Фигура римского императора Домициана (годы правления 81—96 по Р. Х.) не без основания привлекает к себе внимание как специалистов по Новому Завету и ранней истории христианства, так и историков-античников. Для первых представляет интерес отношение императора к христианам, гонителем которых он остался в церковной памяти, притом что в христианских текстах, относящихся к эпохе самого Домициана или ближайших к ней по времени, его имя прямо не называется1. Перед вторыми стоит интересная и важная задача представить объективный портрет императора, которого авторы, писавшие в период его правления (Стаций, Марциал), характеризовали панегирически, а писатели последующей эпохи (Плиний Младший, Тацит, Светоний) представляли как жестокого тирана. Знаменательно, что в итоге Домициан оказался фигурой однозначно отрицательно оцениваемой и в христианской, и в языческой традициях.
В центре внимания немецкого исследователя Роберта Мухи интереснейшая проблема восприятия императора Домициана в иудейской и христианской апокалиптической литературе. Несколько памятников, относящихся к этой категории, допускают датировку временем Домициана (или близким к нему) и отмечены антиримским настроением, ввиду чего закономерно возникает вопрос, можно ли в их отрицательных образах, предположительно связанных с Римом, видеть отражение личности последнего императора из династии Флавиев, и если да, то в силу каких факторов могла сложиться эта зловещая символика?

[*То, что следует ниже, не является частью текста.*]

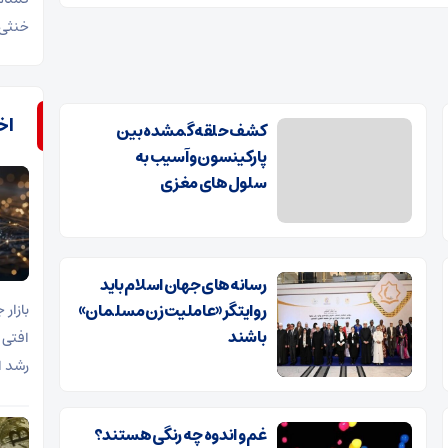
خنثی 
اخب
کشف حلقه گمشده بین
پارکینسون و آسیب به
سلول‌های مغزی
رسانه‌های جهان اسلام باید
روایتگر «عاملیت زن مسلمان»
باشند
افتی 
رشد ا
غم و اندوه چه رنگی هستند؟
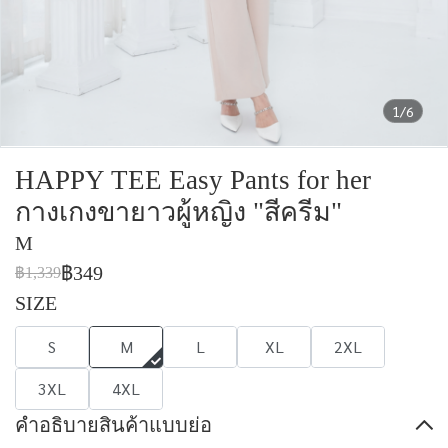
1/6
HAPPY TEE Easy Pants for her
กางเกงขายาวผู้หญิง "สีครีม"
M
฿349
฿1,339
SIZE
S
M
L
XL
2XL
3XL
4XL
คำอธิบายสินค้าแบบย่อ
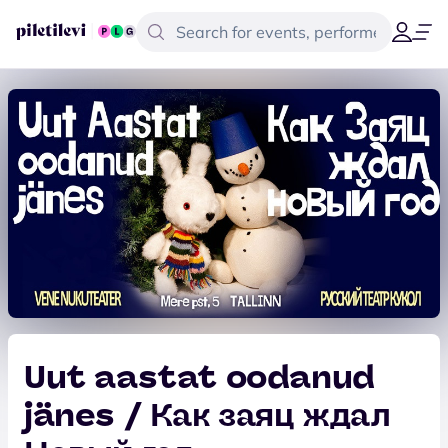
Uut aastat oodanud
jänes / Как заяц ждал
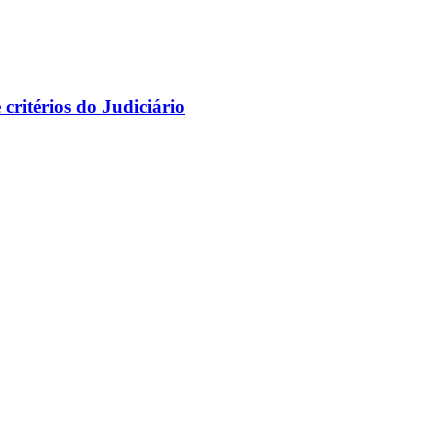
ritérios do Judiciário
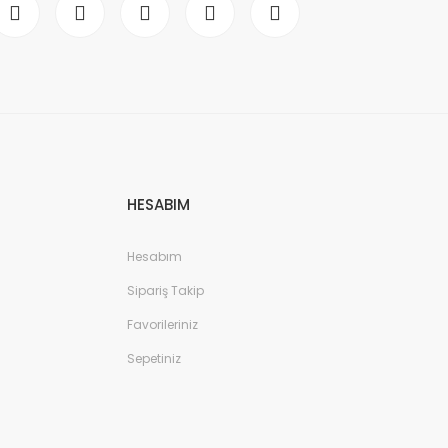
HESABIM
Hesabım
Sipariş Takip
Favorileriniz
Sepetiniz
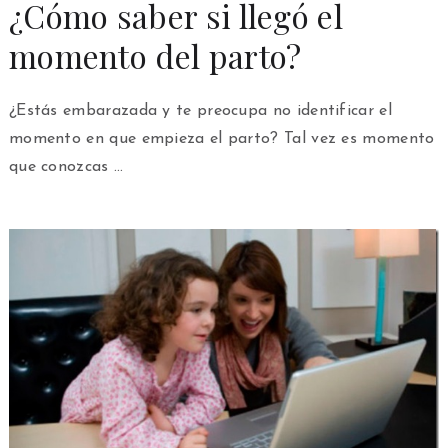
¿Cómo saber si llegó el
momento del parto?
¿Estás embarazada y te preocupa no identificar el
momento en que empieza el parto? Tal vez es momento
que conozcas …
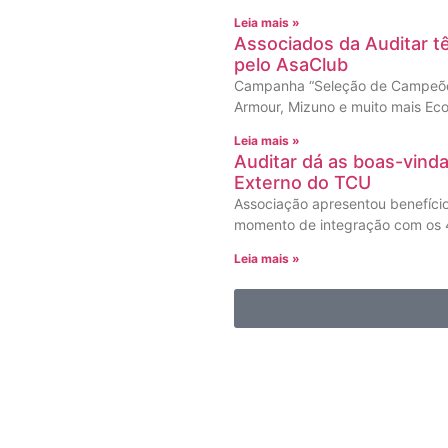
Leia mais »
Associados da Auditar 
pelo AsaClub
Campanha “Seleção de Campeões
Armour, Mizuno e muito mais Eco
Leia mais »
Auditar dá as boas-vind
Externo do TCU
Associação apresentou benefíci
momento de integração com os 4
Leia mais »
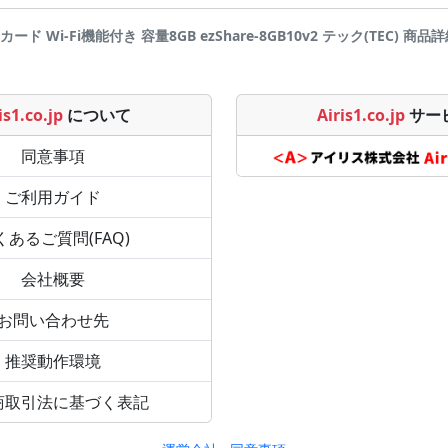
カード Wi-Fi機能付き 容量8GB ezShare-8GB10v2 テック(TEC) 商品詳細ペ
is1.co.jp
について
Airis1.co.jp
サー
同意事項
ご利用ガイド
くあるご質問(FAQ)
会社概要
お問い合わせ先
推奨動作環境
商取引法に基づく表記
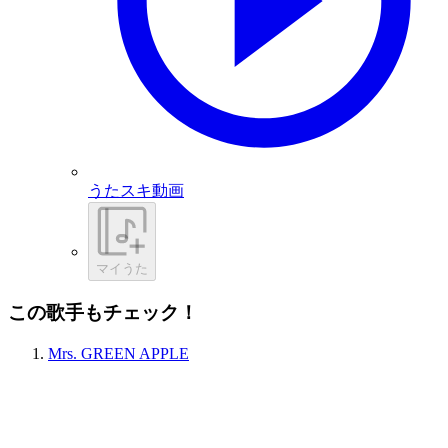
うたスキ動画
マイうた
この歌手もチェック！
Mrs. GREEN APPLE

В поисках ответов на эти вопросы Р. Мухе пришлось написать значительную по объему и в высшей степени насыщенную фактологически и аргументационно монографию. Рецензент должен признаться, что уже давно ему не приходилось читать столь «плотного» научного труда. Здесь буквально каждая фраза включена в какой-нибудь аргументационный ряд, рубрикация продумана до мелочей, каждый подраздел снабжен промежуточными выводами, а список литературы совершенно не содержит наименований, включенных туда «для галочки», — каждая публикация полноценно задействована в исследовательском процессе.

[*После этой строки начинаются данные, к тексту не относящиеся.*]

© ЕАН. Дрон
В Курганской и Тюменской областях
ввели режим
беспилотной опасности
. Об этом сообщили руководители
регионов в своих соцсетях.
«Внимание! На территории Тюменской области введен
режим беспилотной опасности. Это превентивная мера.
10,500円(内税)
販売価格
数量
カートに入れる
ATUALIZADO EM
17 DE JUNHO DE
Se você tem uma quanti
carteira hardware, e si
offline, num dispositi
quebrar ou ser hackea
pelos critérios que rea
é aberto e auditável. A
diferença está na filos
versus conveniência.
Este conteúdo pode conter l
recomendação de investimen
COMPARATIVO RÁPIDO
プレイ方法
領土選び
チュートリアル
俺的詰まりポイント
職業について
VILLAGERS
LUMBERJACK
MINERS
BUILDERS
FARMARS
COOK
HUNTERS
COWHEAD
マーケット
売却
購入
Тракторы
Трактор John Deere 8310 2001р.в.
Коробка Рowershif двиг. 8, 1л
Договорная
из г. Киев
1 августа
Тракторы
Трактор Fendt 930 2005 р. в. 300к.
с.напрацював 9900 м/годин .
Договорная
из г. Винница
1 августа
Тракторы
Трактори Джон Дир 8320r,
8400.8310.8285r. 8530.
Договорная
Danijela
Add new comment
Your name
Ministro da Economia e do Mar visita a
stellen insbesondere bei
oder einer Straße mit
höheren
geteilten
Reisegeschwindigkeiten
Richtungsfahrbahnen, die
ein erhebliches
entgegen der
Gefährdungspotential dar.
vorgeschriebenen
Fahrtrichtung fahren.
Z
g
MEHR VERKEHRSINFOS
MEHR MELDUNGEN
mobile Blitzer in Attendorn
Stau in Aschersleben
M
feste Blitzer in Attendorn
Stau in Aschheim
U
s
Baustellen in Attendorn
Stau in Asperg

Следующая за начальным «Введением в проблематику» первая часть монографии (с. 9—71) посвящена предварительному соотнесению явлений Домициана и апокалиптики. Здесь вначале обозревается биография императора и его оценка современниками. Затем рассматривается общее состояние иудейства и христианства в период правления Домициана, причем особое внимание уделено, во-первых, апокалиптической литературе как средству выражения иудейских и христианских идей, а во-вторых, взаимоотношениям между иудейством
1 Первые упоминания о Домициане как гонителе принадлежат Мелитону Сардийскому (фрагмент, сохранившийся у Евсевия Кесарийского (Historia Ecclesiae IV. 26) и Тертуллиана (Apologeticum 5. 3—4). Классический вид это представление принимает у Евсевия (Historia Ecclesiae III. 13-20).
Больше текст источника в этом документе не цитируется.